• Login
  • login to access premium content (it's free).

Parsing URL's and file paths

ramblings about maintainable code

So today I wrote this ugly little piece of code

<<
 reverse(chopleft(replace(reverse(replaceall(
  getenv('DOCUMENT_ROOT')+'/'
 ,'//','/')),'/',''),'/'))
>>

The task I am trying to accomplish is I want to take DOCUMENT_ROOT and remove the last part of the path, I wanted a one liner and I discovered that DOCUMENT_ROOT may not always have a trailing slash. So that added to the complexity of the one liner.

  1. Add Trailing /
  2. Replace all // with / (in case adding it wasn't needed)
  3. Reverse the result
  4. Remove the first /
  5. Chop everything to the left of the first /
  6. reverse again

These...

/home/docs/public_html
/home/docs/public_html/

Would produce...

/home/docs/

Done!

So It would be nice to have a URL/File Path parsing system. Perhaps something like...
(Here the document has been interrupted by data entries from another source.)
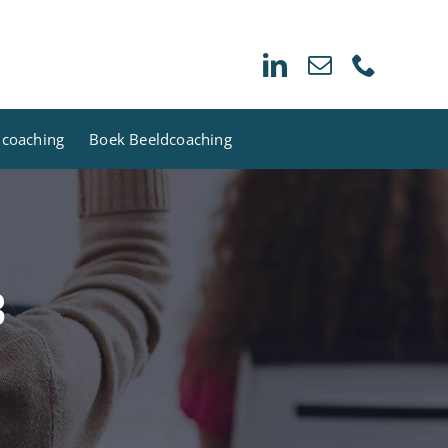
dcoaching
Boek Beeldcoaching
3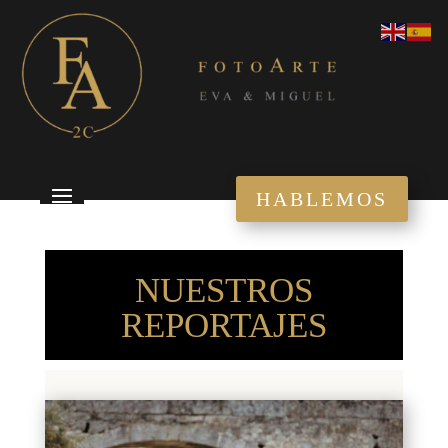
HABLEMOS
NUESTROS
REPORTAJES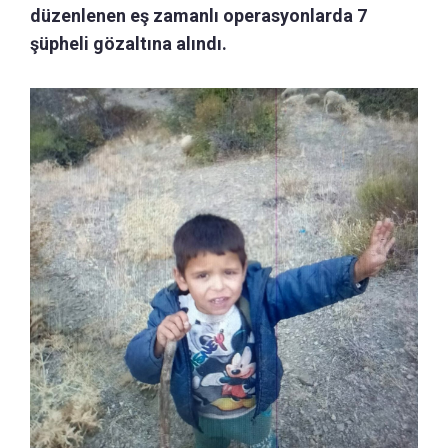
düzenlenen eş zamanlı operasyonlarda 7
şüpheli gözaltına alındı.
pathdice('/1/2/3','/.../-1')  ==> /1/2
pathdice('/1/2/3/','/.../-1') ==> /1/2/

Are there libraries like this for other Languages? If so how do they tackle the problem?

The issue I am trying to solve is I want to have maintainable code, and a one liner like that is almost impossible to recognize the original intent of the one writing the code, so it is not maintainable.

If instead I had some generalized file path library and I used it then the intent of my code would be clear to the person looking it at some point in the future.

The code as written does give a few clues into my intent. First since I am asking for document_root I can see I am expecting to be dealing with a file path. And since I am using a forward slash then I understand the file paths not to have back slashes in them.

But beyond that the code isn't clear at all as to intent.

In the absence of any type of library heavy comments are probably the next best thing. Of course comments can be get out of sync with the actual code.

So would my original code be better written...

<<
 reverse(chopleft(replace(reverse(replaceall(
  getenv('DOCUMENT_ROOT')+'/'
 ,'//','/')),'/',''),'/'))

 #
 # 1. Add Trailing /
 # 2. Replace all // with / (in case adding it wasn't needed)
 # 3. Reverse the result
 # 4. Remove the first /
 # 5. Chop everything to the left of the first /
 # 6. reverse again
/#

>>